演讲一开始,胡适就提到有人曾经将《新青年》杂志同人称作“三无主义”者,即无政府、无家庭、无宗教。燕京大学校长司徒雷登也曾经发起一个宗教研讨会,外籍的基督教徒博晨光、戴乐仁、步济时及北京大学的蔡元培、李大钊和胡适等都参加了,各人交流了其信教或不信教的经验和理由,并达成共识:无论是信教的还是不信教的,都可以合作。胡适谈到在留学美国的时候,他也曾应邀参加过两次基督教夏令营。但是,他强调说:

对于基督教我也有相当的敬重,但因为我个人的信仰不同,所以当时虽有许多朋友劝我加入基督教会,我始终不曾加入。近年来我对于灵魂与上帝还是不相信,不过我对于旁人的宗教信仰仍是一样敬重的。[29]

胡适的这个观念,其实与此前在《新青年》时期的观点是一致的,即他自己并不信仰时下流行的基督教,但是他敬重信教自由。这是完全符合他的自由主义立场的。

总而言之,现在的基督教已经充分承认了现代文明,假如不是近代文明带了基督教的招牌,即是基督教容纳或利用近代文明的长点。基督教与近代文明已混合得不可分辨。除了各种医院学校及各种组织等,所余的不过信仰及仪式而已。[30]

由于胡适坚守其科学理性主义的立场,他对基督教与中国文化的关系并没有详细或深入的说明,他认为“中国文化及基督教的历史的研究都是不可少的”,但是他对基督教在中国的前景并不看好,他说:

据我的观察,将来基督教在中国民族中间的发展是很有限的。
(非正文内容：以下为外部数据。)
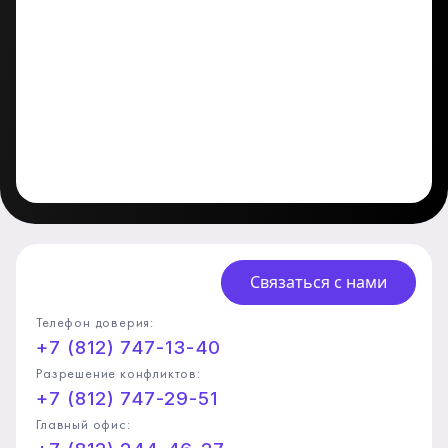
Связаться с нами
Телефон доверия:
+7 (812) 747-13-40
Разрешение конфликтов:
+7 (812) 747-29-51
Главный офис:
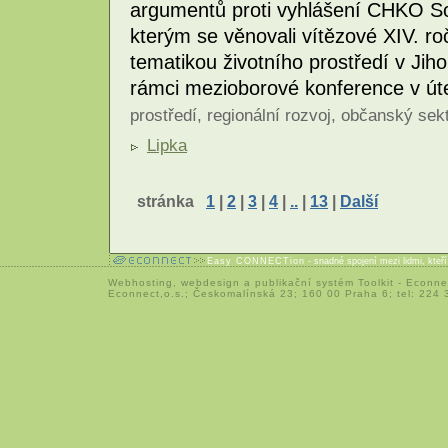
argumentů proti vyhlášení CHKO So
kterým se věnovali vítězové XIV. r
tematikou životního prostředí v Jih
rámci mezioborové konference v úte
prostředí
,
regionální rozvoj
,
občanský sek
Lipka
stránka
1
|
2
|
3
|
4
|
..
|
13
|
Další
Easy CONNECTion
- snadné spojení mezi lidmi, kteř
Webhosting
,
webdesign
a
publikační systém Toolkit
-
Econne
Econnect,o.s.; Českomalínská 23; 160 00 Praha 6; tel: 224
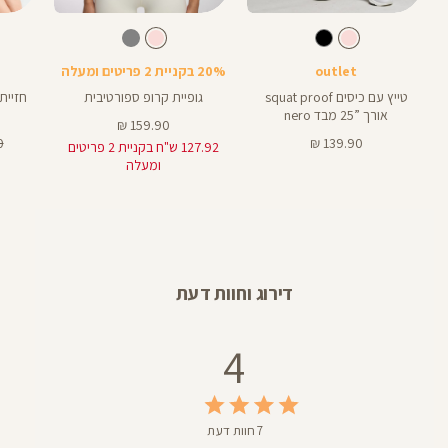
Color
Color
Color
Sports
Shirt
Pant
צבע
קורל
צבע
קורל
קורל
קורל
קורל
אורך
Bra
25
25
אינצים
outlet
20% בקניית 2 פריטים ומעלה
טייץ עם כיסים squat proof
גופיית קרופ ספורטיבית
חזיית
אורך ”25 מבד nero
מחיר
159.90 ₪
מחיר
מוצר
מח
₪
139.90 ₪
127.92 ש"ח בקניית 2 פריטים
מוצר
רג
ומעלה
דירוג וחוות דעת
4
7 חוות דעת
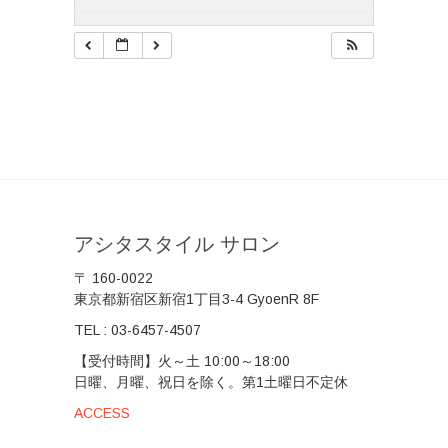
アシタスタイル サロン
〒 160-0022
東京都新宿区新宿1丁目3-4 GyoenR 8F
TEL :
03-6457-4507
【受付時間】火～土 10:00～18:00
日曜、月曜、祝日を除く。第1土曜日不定休
ACCESS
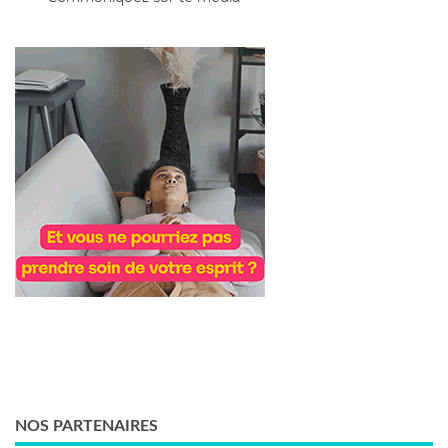
NOS PARTENAIRES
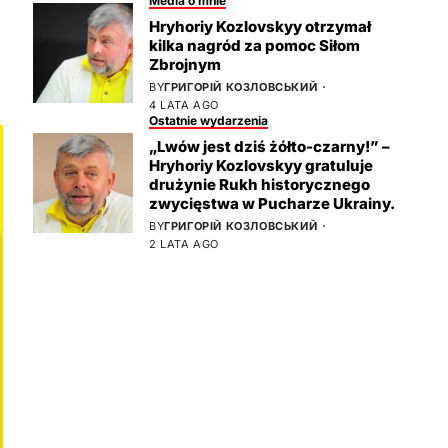
Media o mnie
Hryhoriy Kozlovskyy otrzymał
kilka nagród za pomoc Siłom
Zbrojnym
BY
ГРИГОРІЙ КОЗЛОВСЬКИЙ
4 LATA AGO
Ostatnie wydarzenia
„Lwów jest dziś żółto-czarny!” –
Hryhoriy Kozlovskyy gratuluje
drużynie Rukh historycznego
zwycięstwa w Pucharze Ukrainy.
BY
ГРИГОРІЙ КОЗЛОВСЬКИЙ
2 LATA AGO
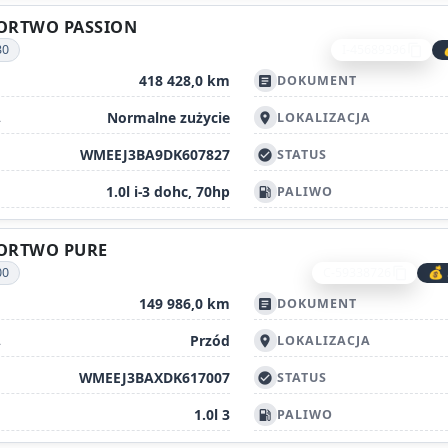
FORTWO PASSION
30
I-45689396
content_copy
418 428,0 km
DOKUMENT
article
Normalne zużycie
A
LOKALIZACJA
location_on
WMEEJ3BA9DK607827
STATUS
check_circle
1.0l i-3 dohc, 70hp
PALIWO
local_gas_station
FORTWO PURE
00
C-59338726
💰 
content_copy
149 986,0 km
DOKUMENT
article
Przód
A
LOKALIZACJA
location_on
WMEEJ3BAXDK617007
STATUS
check_circle
1.0l 3
PALIWO
local_gas_station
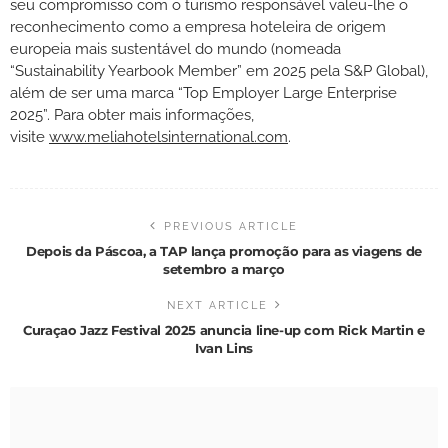
seu compromisso com o turismo responsável valeu-lhe o
reconhecimento como a empresa hoteleira de origem
europeia mais sustentável do mundo (nomeada
“Sustainability Yearbook Member” em 2025 pela S&P Global),
além de ser uma marca “Top Employer Large Enterprise
2025”. Para obter mais informações,
visite
www.meliahotelsinternational.com
.
PREVIOUS ARTICLE
Depois da Páscoa, a TAP lança promoção para as viagens de
setembro a março
NEXT ARTICLE
Curaçao Jazz Festival 2025 anuncia line-up com Rick Martin e
Ivan Lins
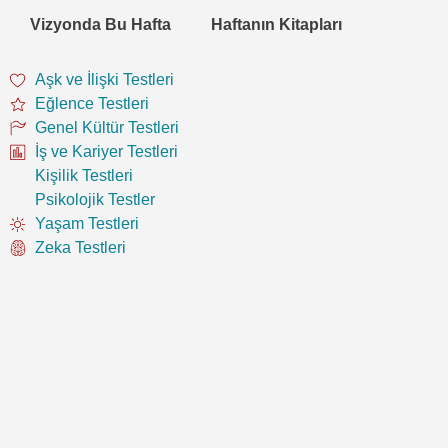
Vizyonda Bu Hafta
Haftanın Kitapları
Aşk ve İlişki Testleri
Eğlence Testleri
Genel Kültür Testleri
İş ve Kariyer Testleri
Kişilik Testleri
Psikolojik Testler
Yaşam Testleri
Zeka Testleri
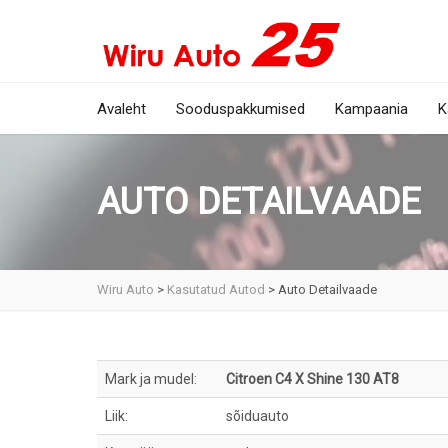
Avaleht
Sooduspakkumised
Kampaania
K
AUTO DETAILVAADE
Wiru Auto
>
Kasutatud Autod
>
Auto Detailvaade
Mark ja mudel:
Citroen C4 X Shine 130 AT8
Liik:
sõiduauto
或者医院青年会等等组织,还有它们相当的位置,其余基督教的本身,则没有多少发达的可能了。在士大夫——智识阶级——方面,因为中国自然主义同西洋科学思想的影响,所以对于宗教愈形冷淡,甚至加以抵抗。[31]

很显然,在胡适看来,基督教在当今社会中只剩下外壳,即办医院、学校和一些组织,原有的基督教精神,除了耶稣的人格精神之外,其他的精神和仪式都不符合现代社会需要。因此,基督教与中国文化之间的关系会越来越淡薄。从对待基督教的宗教性和神圣性来讲,胡适与陈独秀并没有什么不同,因此,他对基督教在中国的命运一点也不乐观。

另一位五四新文化运动的重要思想家高一涵,在对待宗教和基督教的问题上,较陈独秀和胡适更不含糊。他在提倡建立新道德时,毫不客气地批评西方的道德传统,只是迷信宗教的神意命令而已,他说:

古之所谓道德者,泰西则迷信宗教之威势,东亚则盲从君主之权力,及先王之法言。自混沌初辟以来,民智浅陋,茫不知人道之本源。言论思维,全与宗教相混杂。以为天地万物,一造于神。人生良心上之制裁,唯有托诸神意。《圣书》谓道德为神之命令,颇足表明欧人自法兰西革命以前所怀抱之道德思想。[32]